On the other hand, I agree with the Rohin-character that full security mindset (maximin planning, worst case reasoning, what have you) seems to scale too slowly, and that a more timely yet still sufficient goal seems like the AI that isn't doing adversarial search against you in the first place. And that there will also be plenty of accumulation of safety features, especially during the "normal science" periods between switches (though I also agree with Daniel Kokotajlo's comment).
10000x would be unprecedented -- why wouldn't you first do a 100x run to make sure things work well before doing a 10000x run? (This only increases costs by 1%.)

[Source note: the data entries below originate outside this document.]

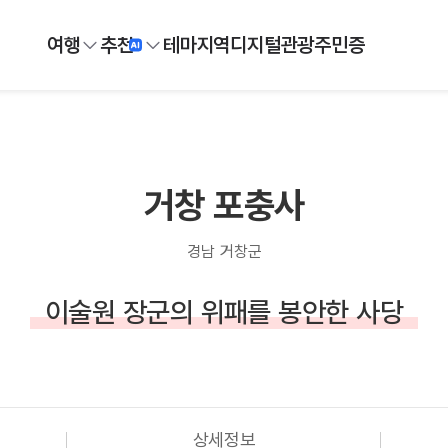
여행
추천
테마
지역
디지털
관광주민증
거창 포충사
경남 거창군
이술원 장군의 위패를 봉안한 사당
상세정보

Also, 10000x increase in compute corresponds to 100-1000x more parameters, which does not usually lead to things I would call "discontinuities" (e.g. GPT-2 to GPT-3 does not seem like an important discontinuity to me, even if we ignore the in-between models trained along the way). Put another way -- I'm happy to posit "sudden jumps" of size similar to the difference between GPT-3 and GPT-2 (they seem rare but possible); I don't think these should make us particularly pessimistic about engineering-style approaches to alignment.
I feel like I keep responding to this argument in the same way and I wish these predictions would be made in terms of $ spent and compared to current $ spent -- it just seems nearly impossible to have a discontinuity via compute at this point. Perhaps I should just write a post called "10,000x compute is not a discontinuity".
The story seems less obviously incorrect if we talk about discontinuity via major research insight, but historical track record seems to suggest this does not usually cause major discontinuities.
One assumes that they scale up the compute, notice some dangerous aspects, turn off the AI system, and then fix the problem. (Well, really, if we've already seen dangerous aspects from previous AI systems, one assumes they don't run it in the first place until they have ported the safety features.)
I think you should write this post!
I also agree that direct jumps in capability due to research insight are rare. But in part I think that's just because things get tried at small scale first, and so there's always going to be some scaling-up period where the new insight gets fed more and more resources, eventually outpacing the old state of the art. From a coarse-grained perspective GPT-2 relative to your favorite LSTM model from 2018 is the "jump in capability" due to research insight, it just got there in a not-so-discontinuous way.
Maybe you're optimistic that in the future, everyone will eventually be doing safety checks of their social media recommender algorithms or whatever during training. But even if some company is partway through scaling up the hot new algorithm and (rather than training to completion) they trip the alarm that was searching for undesirable real-world behavior because of learned agent-like reasoning, what then? The assumption that progress will be slow relative to adaptation already seems to be out the window.
This is basically the punctuated equilibria theory of software evolution :P
Seems right to me.
(I'm not convinced this is a good tripwire, but under the assumption that it is:)
Ideally they have already applied safety solutions and so this doesn't even happen in the first place. But supposing this did happen, they turn off the AI system because they remember how Amabook lost a billion dollars through their AI system embezzling money from them, and they start looking into how to fix this issue.